**Goal of the exercise**
Transcribe exactly the line containing "ードルのようにファイトを究め、同じような成功を修めたい」" and every line after it, through the end of the records below.
*** Opening of Material for the task ***
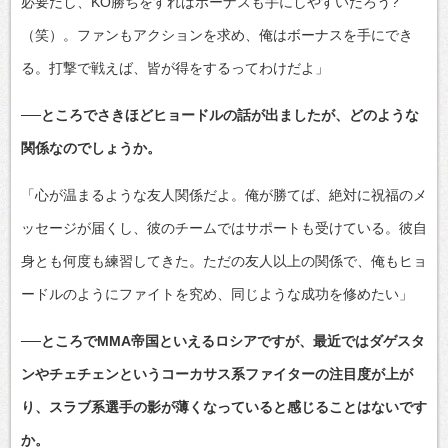
必要だし、KO勝ちをすればボーナスも手にしやすいだろう?
（笑）。ファンもアクションを求め、俺はボーナスを手にでき
る。打撃で戦えば、皆が得をするってわけだよ」
──ところでさきほどヒョードルの話が出ましたが、どのような
関係なのでしょうか。
「心が温まるような友人関係だよ。俺が勝てば、絶対に祝福のメ
ッセージが届くし、彼のチームではサポートも受けている。彼自
身とも何度も練習してきた。ただの友人以上の関係で、俺もヒョ
ードルのようにファイトを究め、同じような成功を修めたい」
──ところでMMA帝国といえるロシアですが、最近ではダゲスタ
ンやチェチェンというコーカサス系ファイターの注目度が上が
り、スラブ系選手の影が薄くなっていると感じることはないです
か。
*** Close of Material for the task ***
**Result for this exercise**
ードルのようにファイトを究め、同じような成功を修めたい」
──ところでMMA帝国といえるロシアですが、最近ではダゲスタ
ンやチェチェンというコーカサス系ファイターの注目度が上が
り、スラブ系選手の影が薄くなっていると感じることはないです
か。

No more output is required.